この人たちが追いかけてるのはカルト教団とかそういうのだしさ。

てか、友達できたら報告するもんなの?」


「連絡くらいしてもバチは当たらないだろう。本当に君は何者なんだ?」


「少なくとも、本名を知る気のない奴と仲良くする気はありませんかね」


「だから、そういうこと言わないで。悪い人じゃないんだって。

ちょっと天然ボケなだけだから」


「よく言われるな。もう諦めたが。

とりあえず、名刺を渡しておこう。部署違いとはいえ、何かの力になれるだろうし」


ライセンスを見せ、名刺を渡される。

封印の騎士団か。また違う団体だ。

テントにいたスーツの人たちとも違う。


「てか、モモさんの彼氏って言った? それ本当なの?」


「そういうところはきっちり聞いているんだな。

まあ、学生生活を楽しんでいるようでよかった。

友達もできないまま仕事を本格的に始めたらどうなっていたことか……いや、本当によかった。これで人嫌いも多少は克服できたか」


何度も嬉しそうにうなずいている。どういう立場の人なんだ。

上司の彼氏とそこまで仲良くなれるものなのか。


「お前、めっちゃ心配されてるじゃん。

今まで何やってたの、本当に」


「このまま野菜も克服できればいいな」


「それは関係ないでしょ。
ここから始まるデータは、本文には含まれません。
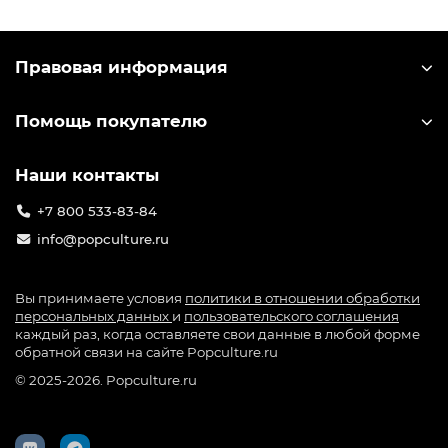
выпускает большое количество лицензионного
мерча по игре: от значков до больших
коллекционных фигурок. Узнать лицензионный
Правовая информация
мерч можно по специальной голографической
наклейке на упаковке.
Помощь покупателю
Наши контакты
+7 800 533-83-84
info@popculture.ru
Вы принимаете условия
политики в отношении обработки
персональных данных
и
пользовательского соглашения
каждый раз, когда оставляете свои данные в любой форме
обратной связи на сайте Popculture.ru
© 2025-2026. Popculture.ru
てか、何しに来たんですか」


「名簿に見知らぬ名前があったから、様子を見に来たんだ。

俺も見学させてもらっていいか? その手の魔法はちゃんと見たことがないんだ」


悪い人じゃないのは確かだし、素直な人だと思う。


「別にいいですけど、俺を魔法使いだと思ってるんですか?」


「ジャグリングとかいうワケ分からんことやっているのは君も同じだろう?」


「……生意気なこと言ってすみませんでした」


「いや、本当にね。いつもああやってんの? そりゃ敵だって増えるよ」


「イベント中にやったら炎上するだろ、あんなの。

いきなり話しかけてきた人にしかやってないよ」


エルドレッドさんはあきれた様にため息をついた。